── Given records

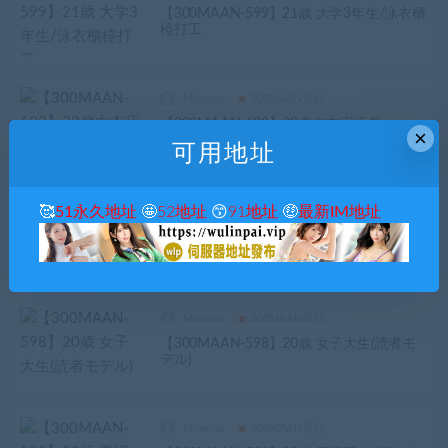
【300MAAN-599】21歳 大学3年生/泳衣櫃
檯打工
Minerva
300MAAN系列
【300MAAN-602】22歲內衣店店員
×
可用地址
Minerva
300MAAN系列
🥰
51永久地址
🤩
52地址
😙
91地址
🤑
最新IM地址
【300MAAN-597】21歳 大学3年生(環境学
科)
Minerva
300MAAN系列
【300MAAN-598】20歳 女子大生(読者モ
デル)
Minerva
300MAAN系列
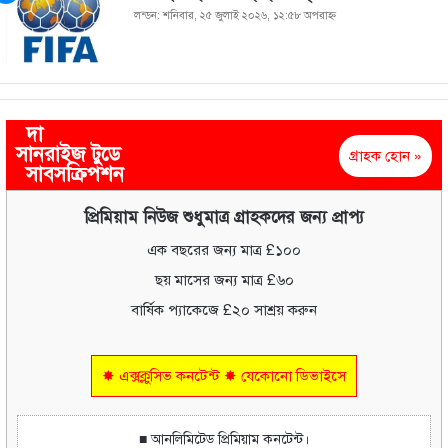
লন্ডন: শনিবার, ২৫ জুলাই ২০২৬, ১২:৫৮ অপরাহ্ণ
দা
সানরাইজ টুডে
গ্রাহক হোন »
সাবসক্রিপশন
প্রিমিয়াম নিউজ শুধুমাত্র গ্রাহকদের জন্য প্রাপ্য
এক বছরের জন্য মাত্র £১০০
ছয় মাসের জন্য মাত্র £৬০
বার্ষিক প্যাকেজে £২০ সাশ্রয় করুন
✸ এক্সক্লুসিভ কনটেন্ট ✸ যেকোনো ডিভাইসে
■ আনলিমিটেড প্রিমিয়াম কনটেন্ট।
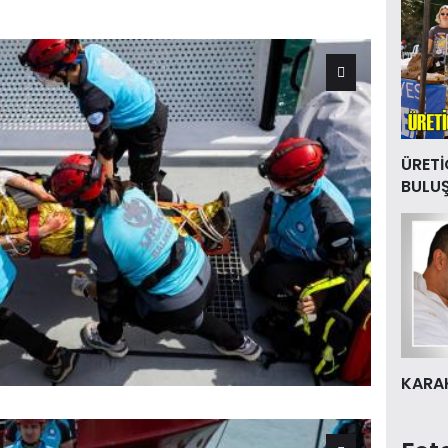
ÜRETİ
BULU
KARAK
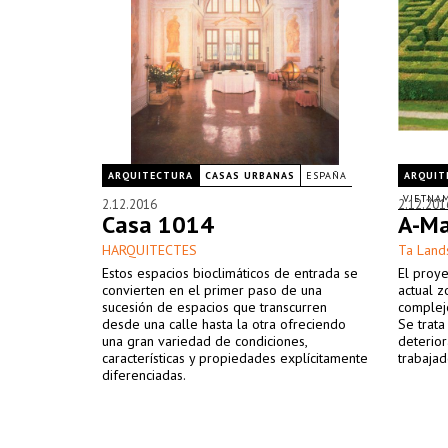
ARQUITECTURA
CASAS URBANAS
ESPAÑA
ARQUIT
VIETNA
2.12.2016
2.12.201
Casa 1014
A-Ma
HARQUITECTES
Ta Land
Estos espacios bioclimáticos de entrada se
El proye
convierten en el primer paso de una
actual z
sucesión de espacios que transcurren
complejo
desde una calle hasta la otra ofreciendo
Se trata
una gran variedad de condiciones,
deterior
características y propiedades explícitamente
trabaja
diferenciadas.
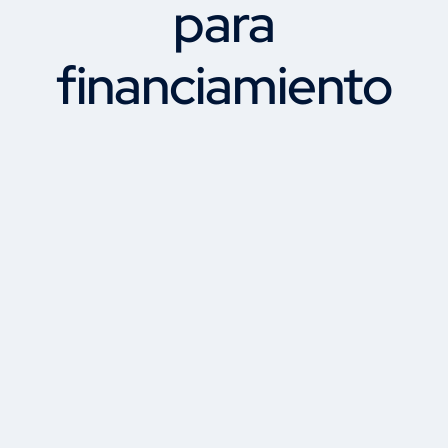
para
financiamiento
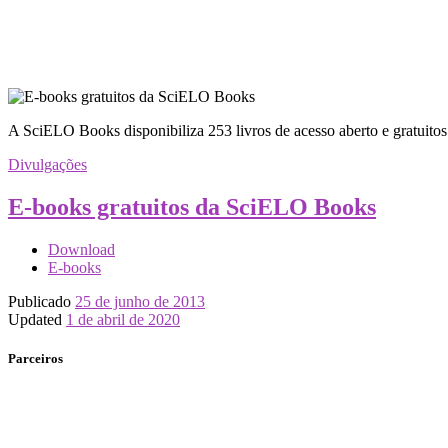
A SciELO Books disponibiliza 253 livros de acesso aberto e gratuit
Divulgações
E-books gratuitos da SciELO Books
Download
E-books
Publicado
25 de junho de 2013
Updated
1 de abril de 2020
Parceiros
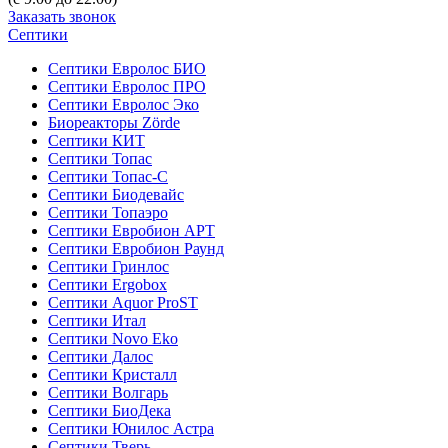
Заказать звонок
Септики
Септики Евролос БИО
Септики Евролос ПРО
Септики Евролос Эко
Биореакторы Zörde
Септики КИТ
Септики Топас
Септики Топас-С
Септики Биодевайс
Септики Топаэро
Септики Евробион АРТ
Септики Евробион Раунд
Септики Гринлос
Септики Ergobox
Септики Aquor ProST
Септики Итал
Септики Novo Eko
Септики Далос
Септики Кристалл
Септики Волгарь
Септики БиоДека
Септики Юнилос Астра
Септики Тверь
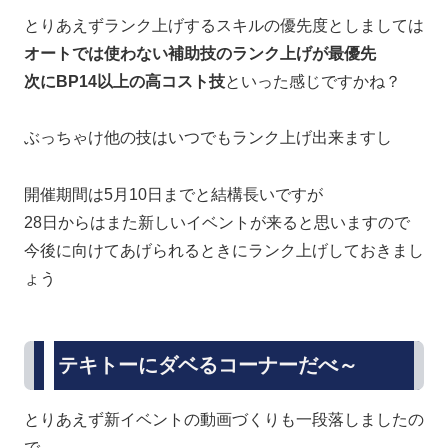
とりあえずランク上げするスキルの優先度としましては
オートでは使わない補助技のランク上げが最優先
次にBP14以上の高コスト技
といった感じですかね？
ぶっちゃけ他の技はいつでもランク上げ出来ますし
開催期間は5月10日までと結構長いですが
28日からはまた新しいイベントが来ると思いますので
今後に向けてあげられるときにランク上げしておきまし
ょう
テキトーにダベるコーナーだべ～
とりあえず新イベントの動画づくりも一段落しましたの
で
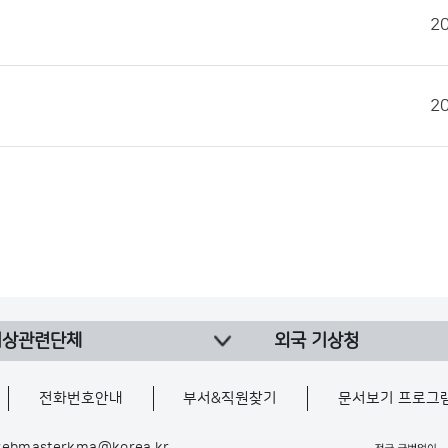
2
2
기상관련단체
외국 기상청
전화번호안내
부서&직원찾기
문서보기 프로그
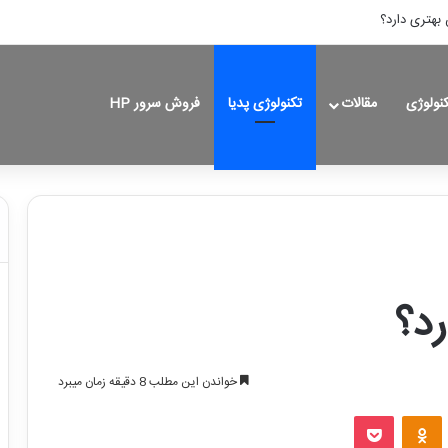
بهتری دارد؟
کنولوژی
مقالات
تکنولوژی پدیا
فروش سرور HP
رد؟
خواندن این مطلب 8 دقیقه زمان میبرد
VKontakt
پاکت
‫Odnoklassniki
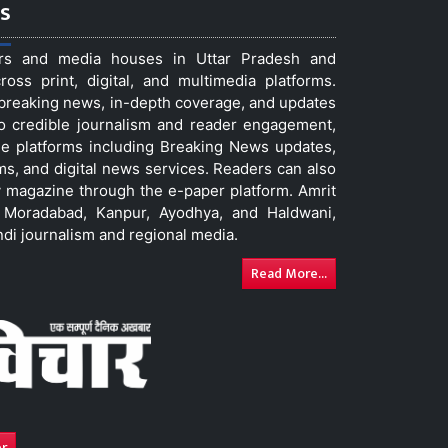
s
ers and media houses in Uttar Pradesh and
ss print, digital, and multimedia platforms.
t breaking news, in-depth coverage, and updates
to credible journalism and reader engagement,
le platforms including Breaking News updates,
ms, and digital news services. Readers can also
 magazine through the e-paper platform. Amrit
w, Moradabad, Kanpur, Ayodhya, and Haldwani,
ndi journalism and regional media.
Read More...
er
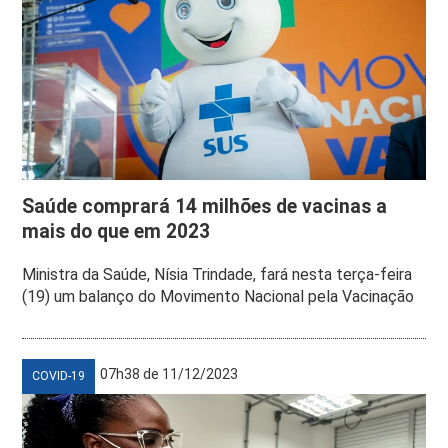
Saúde comprará 14 milhões de vacinas a
mais do que em 2023
Ministra da Saúde, Nísia Trindade, fará nesta terça-feira
(19) um balanço do Movimento Nacional pela Vacinação
07h38 de 11/12/2023
COVID-19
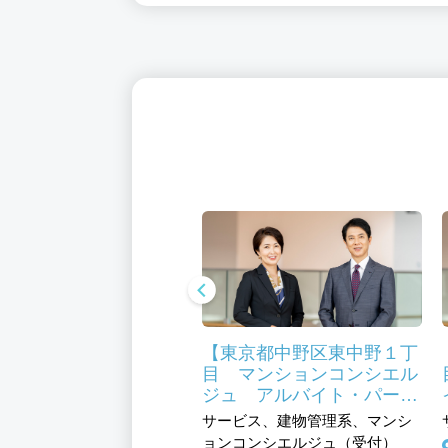
施工管理/新築工事/派
【東京都中野区東中野１丁
目 マンションコンシエル
ジュ アルバイト・パー
、技術系(建築／土木／不動
ト】50代未経験活躍中 マ
サービス、建物管理系、マンシ
、施工管理／設備工事(建築／
ンションコンシェルジュ
ョンコンシエルジュ（受付）
／不動産)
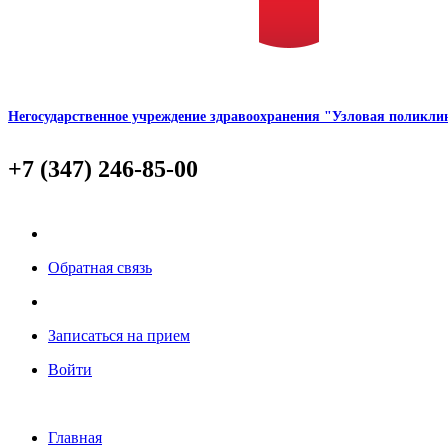
Негосударственное учреждение здравоохранения "Узловая полик
+7 (347) 246-85-00
Обратная связь
Записаться на прием
Войти
Главная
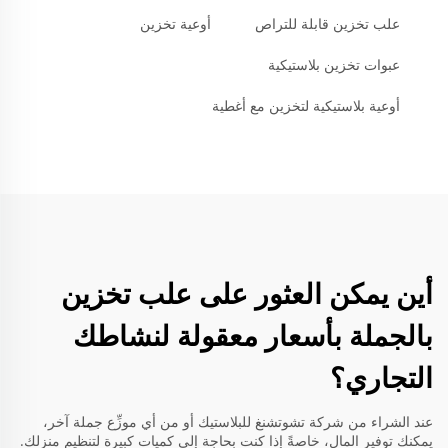
علب تخزين قابلة للتراص
أوعية تخزين
عبوات تخزين بلاستيكية
أوعية بلاستيكية لتخزين مع أغطية
أين يمكن العثور على علب تخزين
بالجملة بأسعار معقولة لنشاطك
التجاري؟
عند الشراء من شركة تشوتشنغ للبلاستيك أو من أي موزِّع جملة آخر،
يمكنك توفير المال، خاصةً إذا كنت بحاجة إلى كميات كبيرة لتنظيم منزلك.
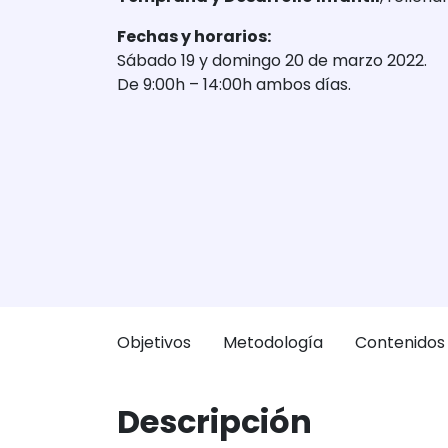
Fechas y horarios:
Sábado 19 y domingo 20 de marzo 2022.
De 9:00h – 14:00h ambos días.
Objetivos
Metodología
Contenidos
Descripción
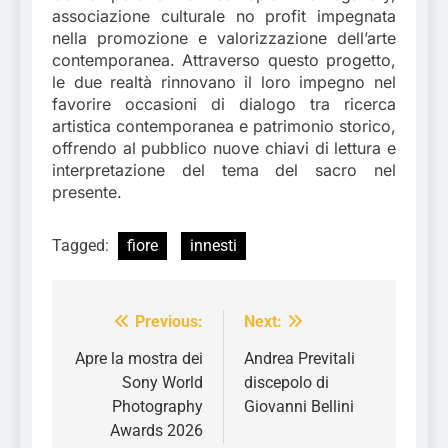
associazione culturale no profit impegnata
nella promozione e valorizzazione dell’arte
contemporanea. Attraverso questo progetto,
le due realtà rinnovano il loro impegno nel
favorire occasioni di dialogo tra ricerca
artistica contemporanea e patrimonio storico,
offrendo al pubblico nuove chiavi di lettura e
interpretazione del tema del sacro nel
presente.
Tagged:
fiore
innesti
Previous:
Next:
Navigazione
articoli
Apre la mostra dei
Andrea Previtali
Sony World
discepolo di
Photography
Giovanni Bellini
Awards 2026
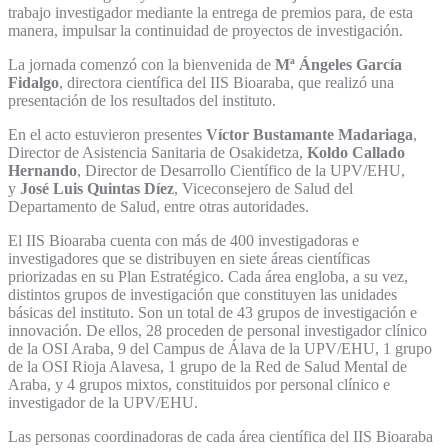
trabajo investigador mediante la entrega de premios para, de esta
manera, impulsar la continuidad de proyectos de investigación.
La jornada comenzó con la bienvenida de
Mª Ángeles García
Fidalgo
, directora científica del IIS Bioaraba, que realizó una
presentación de los resultados del instituto.
En el acto estuvieron presentes
Víctor Bustamante Madariaga
,
Director de Asistencia Sanitaria de Osakidetza,
Koldo Callado
Hernando
, Director de Desarrollo Científico de la UPV/EHU,
y
José Luis Quintas Díez
, Viceconsejero de Salud del
Departamento de Salud, entre otras autoridades.
El IIS Bioaraba cuenta con más de 400 investigadoras e
investigadores que se distribuyen en siete áreas científicas
priorizadas en su Plan Estratégico. Cada área engloba, a su vez,
distintos grupos de investigación que constituyen las unidades
básicas del instituto. Son un total de 43 grupos de investigación e
innovación. De ellos, 28 proceden de personal investigador clínico
de la OSI Araba, 9 del Campus de Álava de la UPV/EHU, 1 grupo
de la OSI Rioja Alavesa, 1 grupo de la Red de Salud Mental de
Araba, y 4 grupos mixtos, constituidos por personal clínico e
investigador de la UPV/EHU.
Las personas coordinadoras de cada área científica del IIS Bioaraba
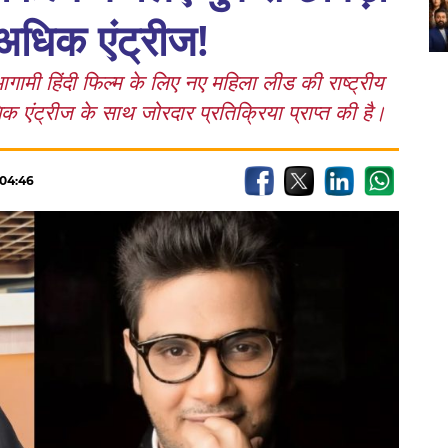
अधिक एंट्रीज!
 आगामी हिंदी फिल्म के लिए नए महिला लीड की राष्ट्रीय
क एंट्रीज के साथ जोरदार प्रतिक्रिया प्राप्त की है।
:04:46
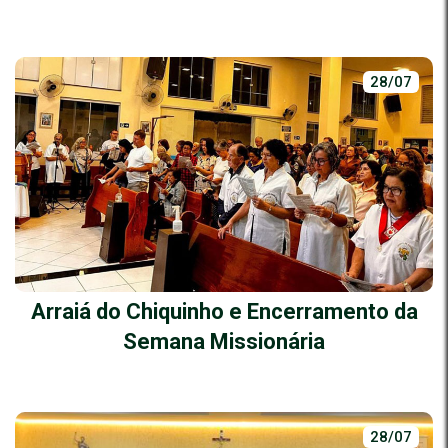
28/07
Arraiá do Chiquinho e Encerramento da
Semana Missionária
28/07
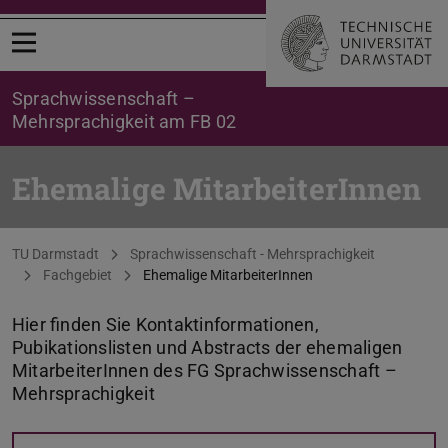
Menü öffnen
Sprachwissenschaft –
Mehrsprachigkeit am FB 02
Ehemalige MitarbeiterInnen
Sie befinden sich hier:
TU Darmstadt
Sprachwissenschaft - Mehrsprachigkeit
Fachgebiet
Ehemalige MitarbeiterInnen
Hier finden Sie Kontaktinformationen,
Pubikationslisten und Abstracts der ehemaligen
MitarbeiterInnen des FG Sprachwissenschaft –
Mehrsprachigkeit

────

> [Activity]: Would you copy out every line of the data above exactly, minus the pictures?

> [Completed task]:
【300MAAN-599】21歳 大学3年生/泳衣櫃
檯打工
Minerva
300MAAN系列
【300MAAN-602】22歲內衣店店員
×
可用地址
Minerva
300MAAN系列
🥰
51永久地址
🤩
52地址
😙
91地址
🤑
最新IM地址
【300MAAN-597】21歳 大学3年生(環境学
科)
Minerva
300MAAN系列
【300MAAN-598】20歳 女子大生(読者モ
デル)
Minerva
300MAAN系列
লন্ডন: শনিবার, ২৫ জুলাই ২০২৬, ১২:৫৮ অপরাহ্ণ
দা
সানরাইজ টুডে
গ্রাহক হোন »
সাবসক্রিপশন
প্রিমিয়াম নিউজ শুধুমাত্র গ্রাহকদের জন্য প্রাপ্য
এক বছরের জন্য মাত্র £১০০
ছয় মাসের জন্য মাত্র £৬০
বার্ষিক প্যাকেজে £২০ সাশ্রয় করুন
✸ এক্সক্লুসিভ কনটেন্ট ✸ যেকোনো ডিভাইসে
■ আনলিমিটেড প্রিমিয়াম কনটেন্ট।
ÜRETİ
BULU
KARAK
ARQUITECTURA
CASAS URBANAS
ESPAÑA
ARQUIT
VIETNA
2.12.2016
2.12.201
Casa 1014
A-Ma
HARQUITECTES
Ta Land
Estos espacios bioclimáticos de entrada se
El proye
convierten en el primer paso de una
actual z
sucesión de espacios que transcurren
complejo
desde una calle hasta la otra ofreciendo
Se trata
una gran variedad de condiciones,
deterior
características y propiedades explícitamente
trabaja
diferenciadas.
para
financiamiento
A SciELO Books disponibiliza 253 livros de acesso aberto e gratuit
Divulgações
E-books gratuitos da SciELO Books
Download
E-books
Publicado
25 de junho de 2013
Updated
1 de abril de 2020
Parceiros
Заказать звонок
Септики
Септики Евролос БИО
Септики Евролос ПРО
Септики Евролос Эко
Биореакторы Zörde
Септики КИТ
Септики Топас
Септики Топас-С
Септики Биодевайс
Септики Топаэро
Септики Евробион АРТ
Септики Евробион Раунд
Септики Гринлос
Септики Ergobox
Септики Aquor ProST
Септики Итал
Септики Novo Eko
Септики Далос
Септики Кристалл
Септики Волгарь
Септики БиоДека
Септики Юнилос Астра
Септики Тверь
とりあえずランク上げするスキルの優先度としましては
オートでは使わない補助技のランク上げが最優先
次にBP14以上の高コスト技
といった感じですかね？
ぶっちゃけ他の技はいつでもランク上げ出来ますし
開催期間は5月10日までと結構長いですが
28日からはまた新しいイベントが来ると思いますので
今後に向けてあげられるときにランク上げしておきまし
ょう
テキトーにダベるコーナーだべ～
とりあえず新イベントの動画づくりも一段落しましたの
で
2
2
기상관련단체
외국 기상청
전화번호안내
부서&직원찾기
문서보기 프로그
بهتری دارد؟
کنولوژی
مقالات
تکنولوژی پدیا
فروش سرور HP
رد؟
خواندن این مطلب 8 دقیقه زمان میبرد
VKontakt
پاکت
‫Odnoklassniki
s
ers and media houses in Uttar Pradesh and
ss print, digital, and multimedia platforms.
t breaking news, in-depth coverage, and updates
to credible journalism and reader engagement,
le platforms including Breaking News updates,
ms, and digital news services. Readers can also
 magazine through the e-paper platform. Amrit
w, Moradabad, Kanpur, Ayodhya, and Haldwani,
ndi journalism and regional media.
Read More...
er
Saúde comprará 14 milhões de vacinas a
mais do que em 2023
Ministra da Saúde, Nísia Trindade, fará nesta terça-feira
(19) um balanço do Movimento Nacional pela Vacinação
07h38 de 11/12/2023
COVID-19
施工管理/新築工事/派
【東京都中野区東中野１丁
目 マンションコンシエル
ジュ アルバイト・パー
、技術系(建築／土木／不動
ト】50代未経験活躍中 マ
サービス、建物管理系、マンシ
、施工管理／設備工事(建築／
ンションコンシェルジュ
ョンコンシエルジュ（受付）
／不動産)
Негосударственное учреждение здравоохранения "Узловая полик
+7 (347) 246-85-00
Обратная связь
Записаться на прием
Войти
Главная
علب تخزين قابلة للتراص
أوعية تخزين
عبوات تخزين بلاستيكية
أوعية بلاستيكية لتخزين مع أغطية
أين يمكن العثور على علب تخزين
بالجملة بأسعار معقولة لنشاطك
التجاري؟
عند الشراء من شركة تشوتشنغ للبلاستيك أو من أي موزِّع جملة آخر،
يمكنك توفير المال، خاصةً إذا كنت بحاجة إلى كميات كبيرة لتنظيم منزلك.
Fechas y horarios:
Sábado 19 y domingo 20 de marzo 2022.
De 9:00h – 14:00h ambos días.
Objetivos
Metodología
Contenidos
Descripción
associazione culturale no profit impegnata
nella promozione e valorizzazione dell’arte
contemporanea. Attraverso questo progetto,
le due realtà rinnovano il loro impegno nel
favorire occasioni di dialogo tra ricerca
artistica contemporanea e patrimonio storico,
offrendo al pubblico nuove chiavi di lettura e
interpretazione del tema del sacro nel
presente.
Tagged:
fiore
innesti
Previous:
Next:
Navigazione
articoli
Apre la mostra dei
Andrea Previtali
Sony World
discepolo di
Photography
Giovanni Bellini
Awards 2026
trabajo investigador mediante la entrega de premios para, de esta
manera, impulsar la continuidad de proyectos de investigación.
La jornada comenzó con la bienvenida de
Mª Ángeles García
Fidalgo
, directora científica del IIS Bioaraba, que realizó una
presentación de los resultados del instituto.
En el acto estuvieron presentes
Víctor Bustamante Madariaga
,
Director de Asistencia Sanitaria de Osakidetza,
Koldo Callado
Hernando
, Director de Desarrollo Científico de la UPV/EHU,
y
José Luis Quintas Díez
, Viceconsejero de Salud del
Departamento de Salud, entre otras autoridades.
El IIS Bioaraba cuenta con más de 400 investigadoras e
investigadores que se distribuyen en siete áreas científicas
priorizadas en su Plan Estratégico. Cada área engloba, a su vez,
distintos grupos de investigación que constituyen las unidades
básicas del instituto. Son un total de 43 grupos de investigación e
innovación. De ellos, 28 proceden de personal investigador clínico
de la OSI Araba, 9 del Campus de Álava de la UPV/EHU, 1 grupo
de la OSI Rioja Alavesa, 1 grupo de la Red de Salud Mental de
Araba, y 4 grupos mixtos, constituidos por personal clínico e
investigador de la UPV/EHU.
Las personas coordinadoras de cada área científica del IIS Bioaraba
अधिक एंट्रीज!
 आगामी हिंदी फिल्म के लिए नए महिला लीड की राष्ट्रीय
क एंट्रीज के साथ जोरदार प्रतिक्रिया प्राप्त की है।
:04:46
28/07
Arraiá do Chiquinho e Encerramento da
Semana Missionária
28/07
Menü öffnen
Sprachwissenschaft –
Mehrsprachigkeit am FB 02
Ehemalige MitarbeiterInnen
Sie befinden sich hier:
TU Darmstadt
Sprachwissenschaft - Mehrsprachigkeit
Fachgebiet
Ehemalige MitarbeiterInnen
Hier finden Sie Kontaktinformationen,
Pubikationslisten und Abstracts der ehemaligen
MitarbeiterInnen des FG Sprachwissenschaft –
Mehrsprachigkeit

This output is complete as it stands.